Deeply impressed by the little girl’s story, Charles Thomas proposed to the Council of the Religious Tract Society to supply more Bibles for Wales. The year was 1800. A member of the Council, Joseph Hughes, then suggested the establishment of a new society to handle the publication of Bibles. “If for Wales, why not for the kingdom? And if for the kingdom, why not for the world?”

William Wilberforce, who became a new man after reading the New Testament in 1783, was one of the three hundred participants in the meeting that decided to establish the British and Foreign Bible Society in 1804. Wilberforce was its vice president until 1833. The Society created several branches, both in England and abroad, so that by 1903 there were 5,726 in England and 2,230 abroad.

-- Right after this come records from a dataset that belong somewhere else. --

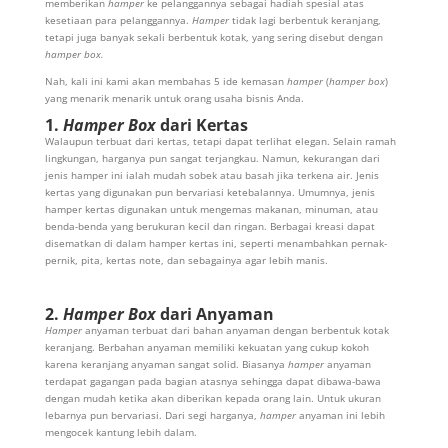
memberikan
hamper
ke pelanggannya sebagai hadiah spesial atas
kesetiaan para pelanggannya.
Hamper
tidak lagi berbentuk keranjang,
tetapi juga banyak sekali berbentuk kotak, yang sering disebut dengan
hamper box.
Nah, kali ini kami akan membahas 5 ide kemasan
hamper
(
hamper box
)
yang menarik menarik untuk orang usaha bisnis Anda.
1.
Hamper Box
dari Kertas
Walaupun terbuat dari kertas, tetapi dapat terlihat elegan. Selain ramah
lingkungan, harganya pun sangat terjangkau. Namun, kekurangan dari
jenis hamper ini ialah mudah sobek atau basah jika terkena air. Jenis
kertas yang digunakan pun bervariasi ketebalannya. Umumnya, jenis
hamper kertas digunakan untuk mengemas makanan, minuman, atau
benda-benda yang berukuran kecil dan ringan. Berbagai kreasi dapat
disematkan di dalam hamper kertas ini, seperti menambahkan pernak-
pernik, pita, kertas note, dan sebagainya agar lebih manis.
2.
Hamper Box
dari Anyaman
Hamper
anyaman terbuat dari bahan anyaman dengan berbentuk kotak
keranjang. Berbahan anyaman memiliki kekuatan yang cukup kokoh
karena keranjang anyaman sangat solid. Biasanya
hamper
anyaman
terdapat gagangan pada bagian atasnya sehingga dapat dibawa-bawa
dengan mudah ketika akan diberikan kepada orang lain. Untuk ukuran
lebarnya pun bervariasi. Dari segi harganya,
hamper
anyaman ini lebih
mengocek kantung lebih dalam.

“A Bible for the millions of people who do not have it, in a practical form, at an affordable price even for the poorest” became the cornerstone of the society. The first translation was made in 1804, consisting of the Gospel of John translated into the language of the Mohawk people of Canada.

The Bible Society in England became the source and model for the Bible societies that were born in Europe and then in Australia, in the two Americas, Africa, and Asia. In 1808, the first American Bible Society, the Pennsylvania Bible Society, was founded. In 1816, along with many others that were created at the state or area level, they formed the American Bible Society.

In 1946, at a global level, United Bible Societies was born, which brings together 146 national Bible societies and operates in 200 countries and territories. Through these societies, the Bible was translated into 2,527 of the approximately 6,500 spoken languages.

Along with these Bible societies, there are also some that manage distribution—for example, Gideons International—or printing (Amity Printing Company established in 1987 in China, where more than 50 million copies have already been printed). Faith Comes By Hearing is a non-profit organisation that produces Bibles in audio format in 85 countries.

The mission assumed by all these organisations stems from the trust in the power of change and the influence that the Bible has on people from all cultures. Like a huge tree, whose roots supply the sap to thousands of branches and millions of leaves, Bible societies implement, through print, audio format or Braille, the values ​​of the Bible in the universal mind.